Being a pastor comes with many very important responsibilities. Of top concern is the good of the sheep in the congregation God has placed him in. I recognize this responsibility and I want you to know that I take it very seriously. I also know that I will one day have to stand before the Lord and I will be held to an even greater standard as a teacher of God’s Word. This reality bears heavily on my mind in each and every decision I make and each and every time I stand up to minister.

There are differing opinions from good and Godly men as to whether or not a pastor should be involved in the political process. Some say that the risk of alienating some of your congregation is too great so pastors should not get entangled with politics. Others disagree and say that pastors should lead the way in engaging the political realm, while of course never forcing a political position on anybody.

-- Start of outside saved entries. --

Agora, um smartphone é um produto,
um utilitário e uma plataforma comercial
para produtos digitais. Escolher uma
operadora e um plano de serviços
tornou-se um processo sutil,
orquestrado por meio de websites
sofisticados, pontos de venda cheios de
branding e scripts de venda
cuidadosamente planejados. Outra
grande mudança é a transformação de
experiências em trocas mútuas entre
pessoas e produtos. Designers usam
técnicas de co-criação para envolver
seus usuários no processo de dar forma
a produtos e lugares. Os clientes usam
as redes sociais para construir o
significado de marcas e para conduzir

I am sensitive to both sides of this debate. There is nothing that I would ever do to purposely alienate any member of my congregation, no matter how different our views were. To me, the gospel of Jesus Christ is the central, most important thing that we must focus on like a laser beam. Christ is THE answer to this world’s ills, and there is no other. I also believe that the way to NOT alienate people is to honestly communicate with them, as I am doing here.

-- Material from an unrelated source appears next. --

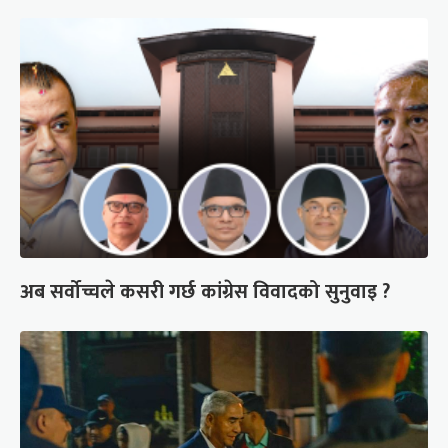
अब सर्वोच्चले कसरी गर्छ कांग्रेस विवादको सुनुवाइ ?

Having said that, I also recognize from Scripture an imperative that we not only should take seriously, but I believe has been sorely neglected today due to the controversial nature of politics in general. The imperative I speak of here is our call to be salt and light in the world (Matthew 5:13-16). It is because of this call, and because I know that God does, indeed, care about government and has given it an ordained place in our society (Romans 13:1-7; 1 Timothy 2:1-4) that I disagree with the notion that pastors should not be engaged in the political process. Politics is a part of our culture, and we are called to affect our culture in each of it realms. If believers don’t influence the political realm of our culture for whatever reason, then who does that leave that influence to? The ungodly. And the church will have shirked its calling to be salt and light in that realm of culture.

Now let me be abundantly clear. I do not now, nor will I ever, advocate for partisan politics. For many years I have been registered Unaffiliated. I do not support any party, and you have never, nor will you ever, see me advocating for any party. As a matter of fact, and this might shock you, I am not a so-called “political” person. What I am concerned with is righteousness and the believers’ call to obey Jesus Christ in our world. I am also very concerned with truth and I feel a heavy call to proclaim truth to the world.

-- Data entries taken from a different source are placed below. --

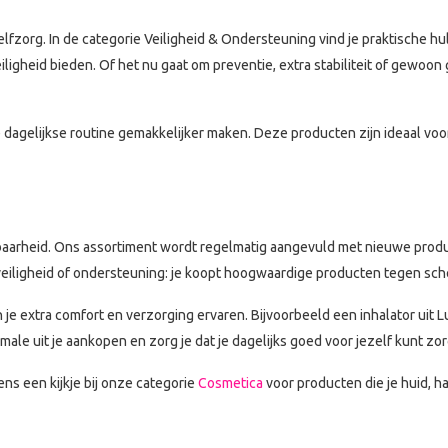
elfzorg. In de categorie Veiligheid & Ondersteuning vind je praktische hu
igheid bieden. Of het nu gaat om preventie, extra stabiliteit of gewoon
 dagelijkse routine gemakkelijker maken. Deze producten zijn ideaal voo
ouwbaarheid. Ons assortiment wordt regelmatig aangevuld met nieuwe produc
 veiligheid of ondersteuning: je koopt hoogwaardige producten tegen sch
un je extra comfort en verzorging ervaren. Bijvoorbeeld een inhalator 
ale uit je aankopen en zorg je dat je dagelijks goed voor jezelf kunt zo
ens een kijkje bij onze categorie
Cosmetica
voor producten die je huid, h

Now in this election cycle, I have endorsed a candidate. There’s no secret there. The choice is mine and mine alone and does NOT in any way necessarily reflect any position, stated or implied, of the local church that I serve. The church I serve does not and should not be in the business of endorsing candidates. Nor should it allow anyone to preach anything but the sacred Word of God from the pulpit. But I want you to know that while I did do my homework and put in my due diligence toward my choice in who to vote for, I do NOT expect you to necessarily agree with me. However, I DO expect you as a Christian to obey Christ, do your own homework, look at each candidate, and choose for yourself. You and I don’t have to agree, but we can and we should still love one another and still be persuaded by our own convictions of how we view each candidate according to the Bible.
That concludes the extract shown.